Un modèle qui semble bien réussir puisque cinq éleveurs supplémentaires sont désormais intéressés par la démarche de ce boucher nouvelle génération. Il faut dire qu’ils peuvent ainsi vendre à un meilleur prix leur production tandis que les consommateurs profitent eux d’un produit de meilleure qualité à un prix plus avantageux.

La Bretagne en marche, mais à petits pas

Des démarches comme celle de Thierry Depuydt, il y en a d’autres, et à chaque fois elles fonctionnent.

En revanche, en Bretagne, ce modèle n’en est même qu’aux prémices. Les producteurs de fruits et légumes, mais également les éleveurs proposant la vente en circuit court sont encore peu nombreux et inégalement répartis sur le territoire breton.

Pire, s’il devient de plus en plus facile de trouver via des Amap des légumes et fruits de saison en provenance de producteurs du terroir, il n’est pas de même pour tout ce qui est production animale. Un comble quand on sait que la région est l’une des plus grosse productrice de cochons au niveau national.

Les choses devraient toutefois changer dans les années à venir puisque la nouvelle génération de producteurs et d’éleveurs bretons semblent résolument tournés vers les circuits courts, probablement parce qu’ils ne sont plus systématiquement issus du monde agricole, à l’image des 5 jeunes entrepreneurs en cours d’installation à la Ferme des 5 Sens à Guipry (Ille-et-Vilaine).

Les défis à relever pour développer l’économie participative alimentaire en Bretagne

Malgré les avancées prometteuses de l’économie participative alimentaire en Bretagne, plusieurs défis restent à relever pour que ce mouvement prenne véritablement son essor dans la région.

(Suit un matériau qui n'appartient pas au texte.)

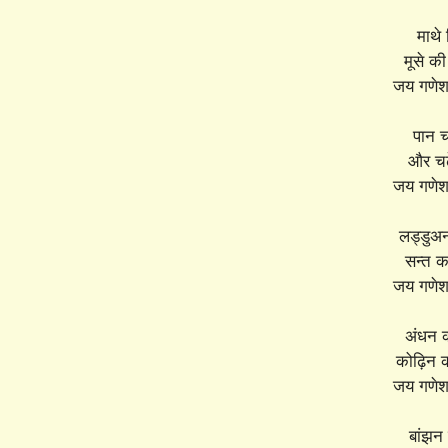
माथे 
मूसे की
जय गणेश 
पान चढ
और चढ़े
जय गणेश 
लड्डुअन
सन्त करे
जय गणेश 
अंधन क
कोढ़िन क
जय गणेश 
बांझन 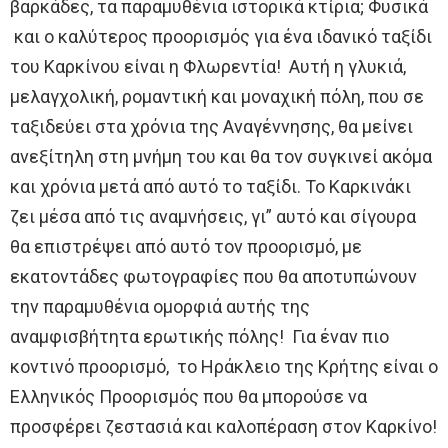
βαρκάδες, τα παραμυθένια ιστορικά κτίρια; Φυσικά
και ο καλύτερος προορισμός για ένα ιδανικό ταξίδι
του Καρκίνου είναι η Φλωρεντία! Αυτή η γλυκιά,
μελαγχολική, ρομαντική και μοναχική πόλη, που σε
ταξιδεύει στα χρόνια της Αναγέννησης, θα μείνει
ανεξίτηλη στη μνήμη του και θα τον συγκινεί ακόμα
και χρόνια μετά από αυτό το ταξίδι. Το Καρκινάκι
ζει μέσα από τις αναμνήσεις, γι” αυτό και σίγουρα
θα επιστρέψει από αυτό τον προορισμό, με
εκατοντάδες φωτογραφίες που θα αποτυπώνουν
την παραμυθένια ομορφιά αυτής της
αναμφισβήτητα ερωτικής πόλης! Για έναν πιο
κοντινό προορισμό, το Ηράκλειο της Κρήτης είναι ο
Ελληνικός Προορισμός που θα μπορούσε να
προσφέρει ζεστασιά και καλοπέραση στον Καρκίνο!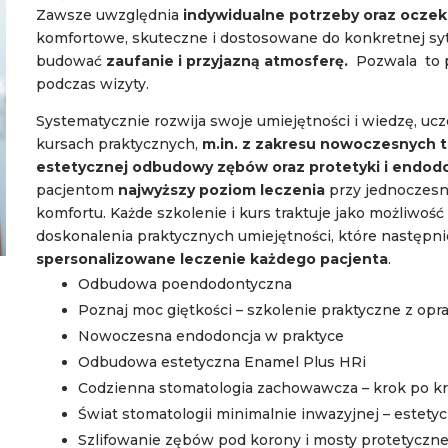
Zawsze uwzględnia
indywidualne potrzeby oraz oczek
komfortowe, skuteczne i dostosowane do konkretnej sytu
budować
zaufanie i przyjazną atmosferę.
Pozwala to p
podczas wizyty.
Systematycznie rozwija swoje umiejętności i wiedzę, ucz
kursach praktycznych,
m.in. z zakresu nowoczesnych t
estetycznej odbudowy zębów oraz protetyki i endodo
pacjentom
najwyższy poziom leczenia
przy jednoczes
komfortu. Każde szkolenie i kurs traktuje jako możliwoś
doskonalenia praktycznych umiejętności, które następni
spersonalizowane leczenie każdego pacjenta
.
Odbudowa poendodontyczna
Poznaj moc giętkości – szkolenie praktyczne z o
Nowoczesna endodoncja w praktyce
Odbudowa estetyczna Enamel Plus HRi
Codzienna stomatologia zachowawcza – krok po kr
Świat stomatologii minimalnie inwazyjnej – est
Szlifowanie zębów pod korony i mosty protetyczne,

Il est nécessaire de sensibiliser davantage le grand public aux avantages et aux opportunités offerts par cette forme de consommation. Beaucoup de consommateurs bretons sont encore peu informés sur les circuits courts et ont du mal à comprendre comment s’y fournir. Une campagne de communication efficace devrait donc être mise en place afin d’éduquer les citoyens sur ces nouvelles options alimentaires.

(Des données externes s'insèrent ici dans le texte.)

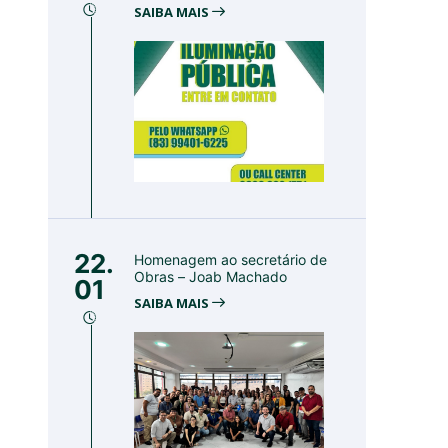
SAIBA MAIS
22.
Homenagem ao secretário de
Obras – Joab Machado
01
SAIBA MAIS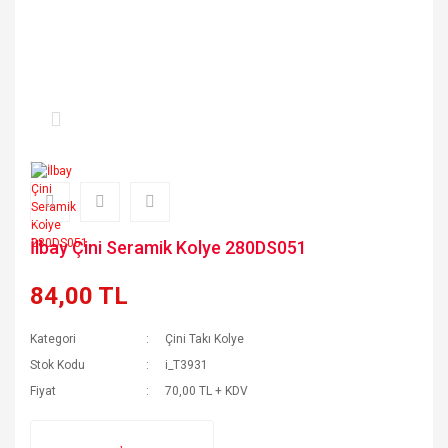
İlbay Çini Seramik Kolye 280DS051
84,00 TL
Kategori
Çini Takı Kolye
Stok Kodu
i_T3931
Fiyat
70,00 TL + KDV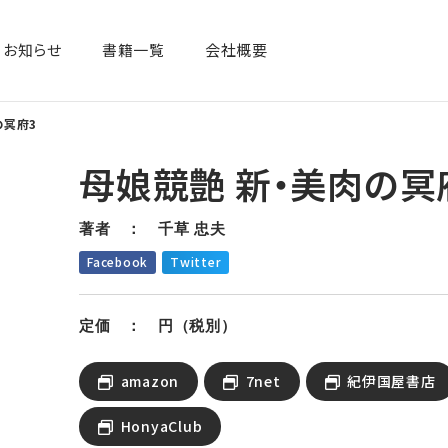
お知らせ
書籍一覧​
会社概要
の冥府3
母娘競艶 新・美肉の冥
著者 ： 千草 忠夫
Facebook
Twitter
定価 ： 円（税別）
amazon
7net
紀伊国屋書店
HonyaClub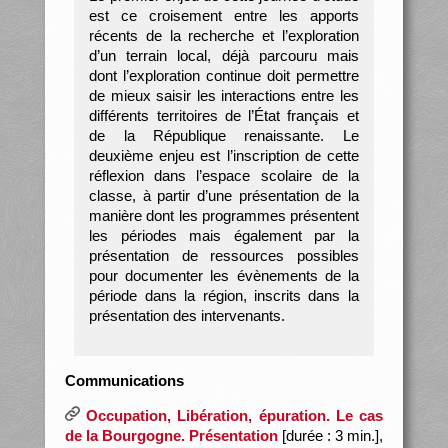
est ce croisement entre les apports
récents de la recherche et l’exploration
d’un terrain local, déjà parcouru mais
dont l’exploration continue doit permettre
de mieux saisir les interactions entre les
différents territoires de l’État français et
de la République renaissante. Le
deuxième enjeu est l’inscription de cette
réflexion dans l’espace scolaire de la
classe, à partir d’une présentation de la
manière dont les programmes présentent
les périodes mais également par la
présentation de ressources possibles
pour documenter les évènements de la
période dans la région, inscrits dans la
présentation des intervenants.
Communications
Occupation, Libération, épuration. Le cas
de la Bourgogne. Présentation
[durée : 3 min.],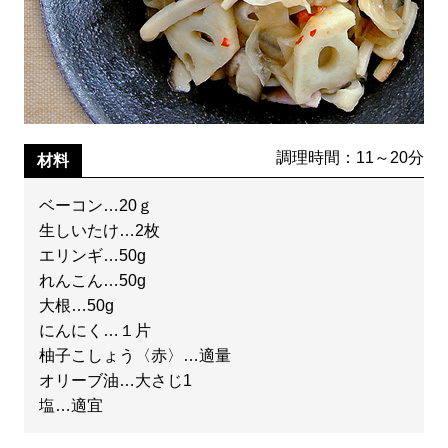
調理時間：11～20分
材料
ベーコン…20ｇ
生しいたけ…2枚
エリンギ…50g
れんこん…50g
大根…50g
にんにく…１片
柚子こしょう〈赤〉…適量
オリーブ油…大さじ1
塩…適宜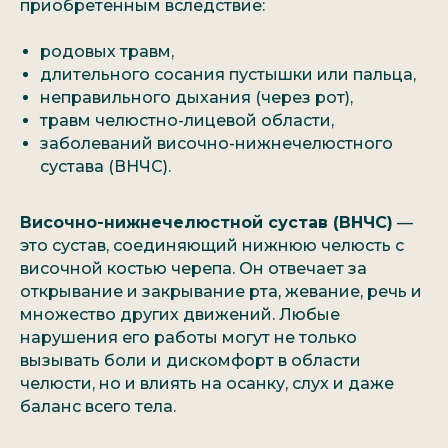
приобретенным вследствие:
родовых травм,
длительного сосания пустышки или пальца,
неправильного дыхания (через рот),
травм челюстно-лицевой области,
заболеваний височно-нижнечелюстного
сустава (ВНЧС).
Височно-нижнечелюстной сустав (ВНЧС)
—
это сустав, соединяющий нижнюю челюсть с
височной костью черепа. Он отвечает за
открывание и закрывание рта, жевание, речь и
множество других движений. Любые
нарушения его работы могут не только
вызывать боли и дискомфорт в области
челюсти, но и влиять на осанку, слух и даже
баланс всего тела.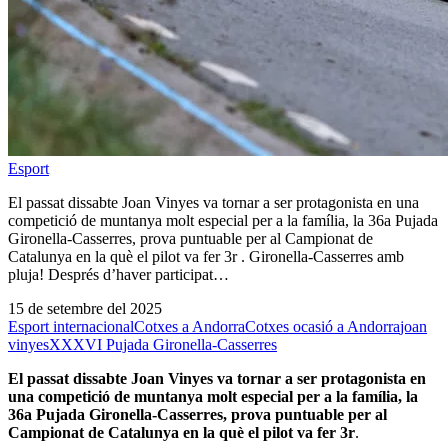
Esport
El passat dissabte Joan Vinyes va tornar a ser protagonista en una
competició de muntanya molt especial per a la família, la 36a Pujada
Gironella-Casserres, prova puntuable per al Campionat de
Catalunya en la què el pilot va fer 3r . Gironella-Casserres amb
pluja! Després d’haver participat…
15 de setembre del 2025
Esport internacional
Cotxes a Andorra
Cotxes ocasió a Andorra
joan
vinyes
XXXVI Pujada Gironella-Casserres
El passat dissabte Joan Vinyes va tornar a ser protagonista en
una competició de muntanya molt especial per a la família, la
36a Pujada Gironella-Casserres, prova puntuable per al
Campionat de Catalunya en la què el pilot va fer 3r
.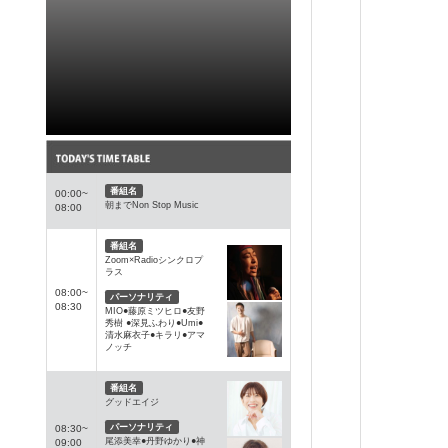
番組名
00:00~
朝までNon Stop Music
08:00
番組名
Zoom×Radioシンクロプ
ラス
08:00~
パーソナリティ
08:30
MIO●藤原ミツヒロ●友野
秀樹 ●深見ふわり●Umi●
清水麻衣子●キラリ●アマ
ノッチ
番組名
グッドエイジ
パーソナリティ
08:30~
尾添美幸●丹野ゆかり●神
09:00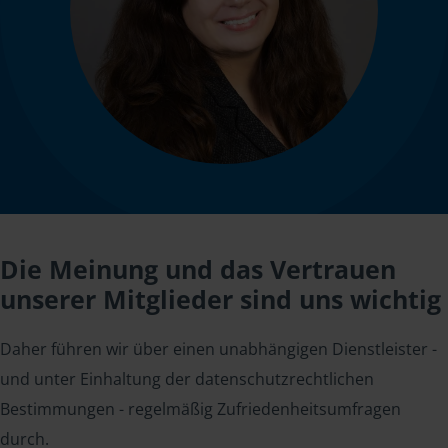
Die Meinung und das Vertrauen
unserer Mitglieder sind uns wichtig
Daher führen wir über einen unabhängigen Dienstleister -
und unter Einhaltung der datenschutzrechtlichen
Bestimmungen - regelmäßig Zufriedenheitsumfragen
durch.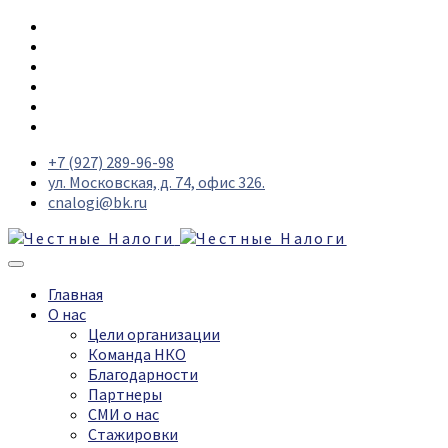
+7 (927) 289-96-98
ул. Московская, д. 74, офис 326.
cnalogi@bk.ru
Главная
О нас
Цели организации
Команда НКО
Благодарности
Партнеры
СМИ о нас
Стажировки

Il faudra aussi encourager et soutenir financièrement les producteurs locaux qui souhaitent développer leur activité en vente directe ou via des plateformes.

Les avantages de l’économie participative dans notre alimentation quotidienne

L’intégration de l’économie participative dans notre alimentation quotidienne présente de nombreux avantages tant pour les consommateurs que pour les producteurs bretons. Cette approche favorise la proximité et renforce les liens entre les acteurs locaux. En achetant directement auprès des producteurs ou en utilisant des plateformes spécialisées, les consommateurs peuvent connaître l’origine exacte des produits qu’ils achètent et privilégier ceux qui sont cultivés à proximité.

En réduisant le nombre d’intermédiaires, ces circuits courts permettent aussi une baisse significative des prix. Les consommateurs peuvent ainsi accéder à une alimentation plus saine et de qualité sans pour autant dépenser davantage. Parallèlement, cela permet aux producteurs locaux de bénéficier d’une meilleure rémunération pour leur travail.

L’économie participative garantit aussi une plus grande durabilité environnementale. En évitant le transport sur de longues distances, on limite considérablement l’empreinte carbone engendrée par notre alimentation quotidienne. Cette approche encourage souvent des pratiques agricoles respectueuses de l’environnement telles que la permaculture ou encore la culture biologique.

Vous devez souligner que ce modèle économique contribue au développement local en favorisant le maintien et la création d’emplois. Les petits agriculteurs sont soutenus dans leur activité et peuvent ainsi continuer à exercer leur métier dans des conditions viables.

L’intégration de l’économie participative dans notre alimentation quotidienne en Bretagne présente de nombreux avantages pour tous les acteurs impliqués. Cette approche permet d’allier qualité, proximité, durabilité environnementale et dynamisme économique. Il est donc primordial de soutenir ce mouvement prometteur qui participe au renforcement des liens sociaux et à la construction d’une alimentation plus responsable.